About this task: Below is a listing from which only part is wanted; return exactly the lines from the one with "で14日、同市共産党書記とバーディン区党委" up to and including the one with "れるようになった新たな薬物について協議が行われた。".
*** Given data Section Begins ***
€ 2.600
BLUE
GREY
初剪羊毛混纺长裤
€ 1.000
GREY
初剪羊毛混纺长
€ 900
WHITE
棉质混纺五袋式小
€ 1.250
*** Given data Section Ends ***
*** Given data Section Begins ***
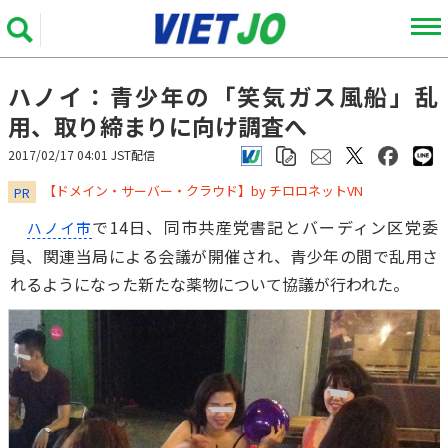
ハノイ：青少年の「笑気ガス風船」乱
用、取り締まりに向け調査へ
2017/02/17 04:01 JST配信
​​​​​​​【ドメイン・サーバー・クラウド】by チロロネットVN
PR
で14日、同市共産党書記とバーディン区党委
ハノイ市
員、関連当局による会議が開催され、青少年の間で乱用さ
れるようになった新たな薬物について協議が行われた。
*** Given data Section Ends ***
Solution for this exercise:
で14日、同市共産党書記とバーディン区党委
ハノイ市
員、関連当局による会議が開催され、青少年の間で乱用さ
れるようになった新たな薬物について協議が行われた。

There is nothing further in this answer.